A clareza no discurso tem a ver com a própria variedade de experiências acumuladas por Élle, apesar de ser uma artista jovem. Além do Jornalismo, ela estudou Filosofia e formou-se em balé clássico pela Royal Academy of Dance de Londres. Uma trajetória que a ofereceu bases sólidas para se expressar também por performances instigantes, apresentadas em diferentes museus.
A mais famosa é “Dance with me”, comprada, em 2019, pela Pinacoteca, em São Paulo, num feito inédito para uma artista trans àquela altura. No trabalho, ela cobre o corpo nu com mel e folhas de ouro e convida o público a dançar. Por onde se apresentou, os visitantes sempre fizeram fila para participar. Algo que a curadora-chefe da instituição, Ana Maria Maia, atribui, em parte, à forte simbologia da obra. “Conforme ela se movimenta, as folhas de ouro vão se desfazendo e entram em contato com as roupas dos pares. É como se deixasse as marcas de suas emoções e singularidades sobre o outro”, comenta.

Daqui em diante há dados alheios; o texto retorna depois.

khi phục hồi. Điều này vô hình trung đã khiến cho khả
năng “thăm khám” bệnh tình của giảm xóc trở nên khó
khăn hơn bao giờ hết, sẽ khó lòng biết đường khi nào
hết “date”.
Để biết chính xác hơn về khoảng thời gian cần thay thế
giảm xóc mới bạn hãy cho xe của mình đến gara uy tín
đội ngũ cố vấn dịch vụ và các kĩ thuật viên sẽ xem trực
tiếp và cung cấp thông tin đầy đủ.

O impacto de produções como essa conferiu a Élle projeção internacional. A maior parte dos compradores de suas obras, afirma a jovem, está na Europa, e ela já tem trabalhos no acervo da Biblioteca Nacional da França. Em breve, também embarca para uma temporada em Paris, onde conclui a segunda parte de uma residência artística na Cité Internationale des Arts, até voltar para o Rio, onde escolheu morar. “Estava em São Paulo, mas era uma vida muito focada no trabalho”, conta. “Agora, as coisas já estão mais encaminhadas. No meu imaginário, o Rio sempre foi o lugar onde sonhei viver.”
Élle está em paz com a própria inquietude.